3.Из каких участков состоит приготовленный вами гель и для чего служит каждый из них?
Гель должен состоять из агарозной пробки, разделяющего геля, концентрирующего геля и лунок.
4.Как и для чего проводят электрофорез белков в денатурирующих условиях?
Когда требуется фракционировать белки исключительно по молекулярной массе, применяют ПААГ-электрофорез в денатурирующих условиях. Этот метод позволяет оценить количество полипептидов в белковой смеси, при его использовании достигается очень четкое разделение зон, но активность ферментов полностью или в значительной мере может быть утрачена из-за их денатурации. Денатурирующие условия создаются путем обработки пробы трехкратным избытком додецилсульфата натрия, сокращенно – ДСН.

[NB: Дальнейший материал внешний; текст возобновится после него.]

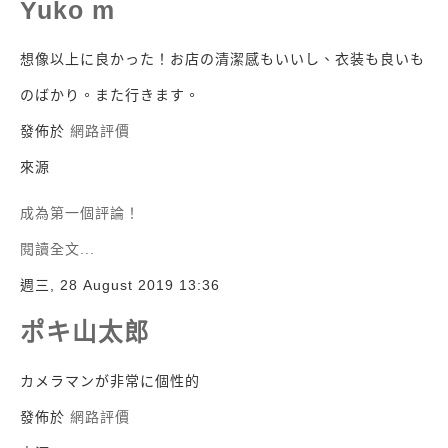
Yuko m
想像以上に良かった！お店の清潔感もいいし、衣装も良いも
のばかり。また行きます。
發佈於
網路評價
來源
成為第一個評論！
閱讀全文...
週三, 28 August 2019 13:36
ポキ山太郎
カメラマンが非常に個性的
發佈於
網路評價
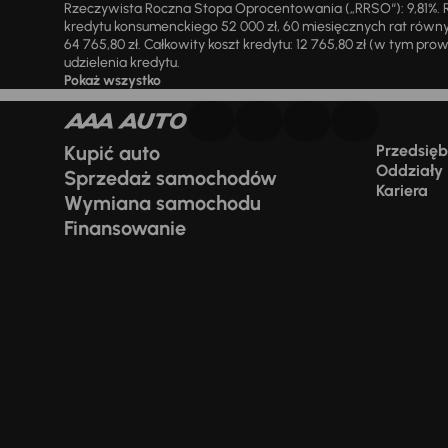
Rzeczywista Roczna Stopa Oprocentowania („RRSO“): 9,81%. R
kredytu konsumenckiego 52 000 zł, 60 miesięcznych rat równy
64 765,80 zł. Całkowity koszt kredytu: 12 765,80 zł (w tym prowi
udzielenia kredytu.
Pokaż wszystko
Kupić auto
Przedsiębi
Oddziały
Sprzedaż samochodów
Kariera
Wymiana samochodu
Finansowanie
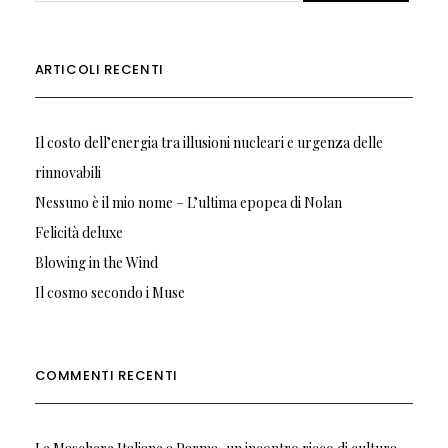
ARTICOLI RECENTI
Il costo dell’energia tra illusioni nucleari e urgenza delle
rinnovabili
Nessuno è il mio nome – L’ultima epopea di Nolan
Felicità deluxe
Blowing in the Wind
Il cosmo secondo i Muse
COMMENTI RECENTI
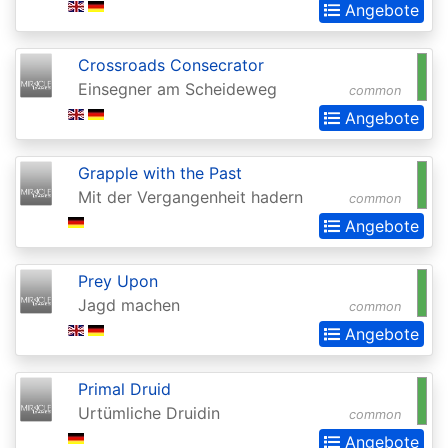
Angebote
(Strixhaven)
Commander
Crossroads Consecrator
Anthology
Einsegner am Scheideweg
common
Angebote
Commander
Anthology
Grapple with the Past
II
Mit der Vergangenheit hadern
common
Commander
Angebote
Legends
Prey Upon
Commander
Jagd machen
common
Legends:
Angebote
Battle
for
Primal Druid
Baldurs
Urtümliche Druidin
common
Gate
Angebote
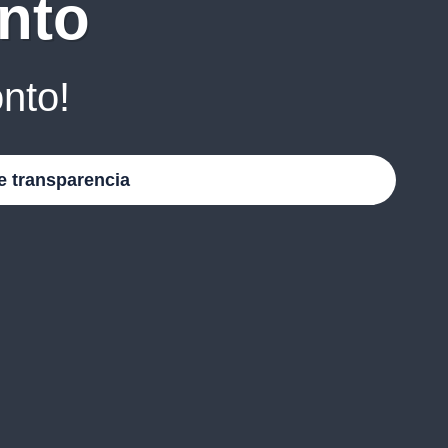
nto
nto!
e transparencia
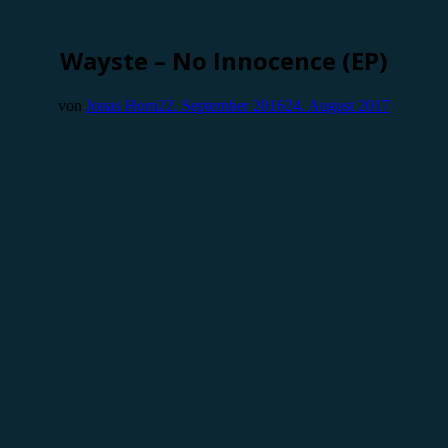
Wayste – No Innocence (EP)
von
Jonas Horn
22. September 2016
24. August 2017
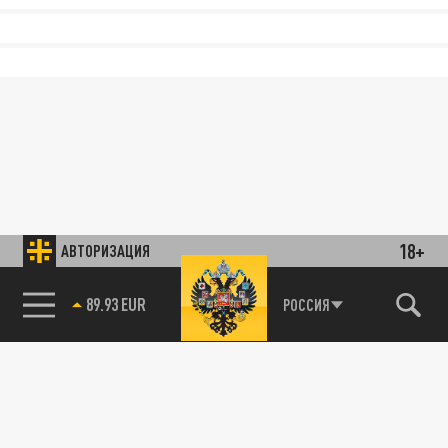
18+
АВТОРИЗАЦИЯ
89.93 EUR
РОССИЯ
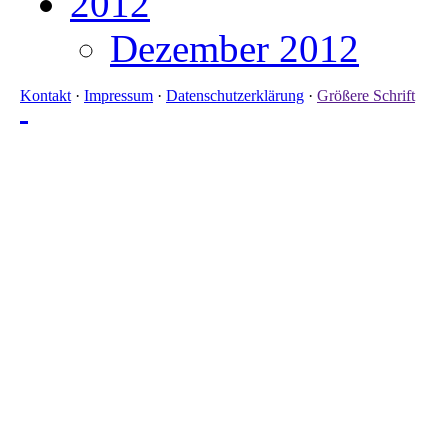
2012
Dezember 2012
Kontakt
·
Impressum
·
Datenschutzerklärung
·
Größere Schrift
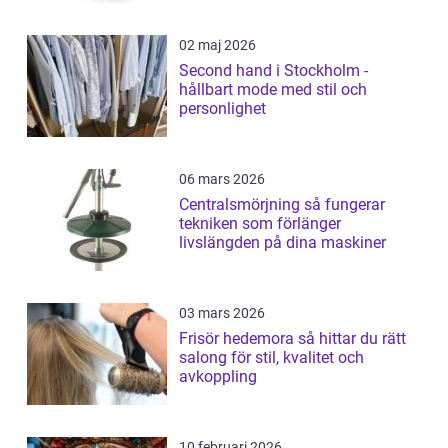
02 maj 2026
Second hand i Stockholm -
hållbart mode med stil och
personlighet
06 mars 2026
Centralsmörjning så fungerar
tekniken som förlänger
livslängden på dina maskiner
03 mars 2026
Frisör hedemora så hittar du rätt
salong för stil, kvalitet och
avkoppling
10 februari 2026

ДСН также сообщает полипептидным цепочкам вне зависимости от их аминокислотного состава сильный отрицательный заряд, что позволяет разделять молекулы только по массе.
5.Как с помощью электрофореза можно определить молекулярную массу выделенных рекомбинантных белков?
Молекулярные массы белков определяют, сравнивая их подвижность с подвижностью нескольких маркерных белков с известной молекулярной массой. Для калибровки гелей есть смеси из предварительно окрашенных и неокрашенных белков с точно известными молекулярными массами, смешанными для равномерного окрашивания. Концентрированные растворы белков с известной молекулярной массой разводят соответствующим буфером образца и наносят на тот же гель, что и испытуемый образец. После проведения электрофореза и окрашивания геля измеряют пробег для каждой полосы белка от вершины геля. Вычисляют отношение расстояние пробега каждого белка к расстоянию пробега. Строят график зависимости молекулярных масс маркеров от полученных значений испытуемого образца. Неизвестные молекулярные массы определяют с помощью метода линейной регрессии.
ПРАКТИЧЕСКОЕ ЗАДАНИЕ К КОНТРОЛЬНОЙ РАБОТЕ №5
У Вас все массы занижены. Либо страдает точность при построении графика, либо точность измерения расстояния до линии финиша, либо и то, и другое. Очевидно, что белок на дорожке №1 не может быть 30 кДа, так как его банд находится выше полосы, соответствующей 30 кДа стандартных белков, по которым построен график. И банды белков на дорожках №3 и №5 находятся существенно выше стандартного белка с массой 10 кДа.
И работу лучше делать самостоятельно, а не копировать. Не знаю, кто у кого копирует, но с Натальей у вас расчеты идентичны до мелочей, правда, она прислала раньше.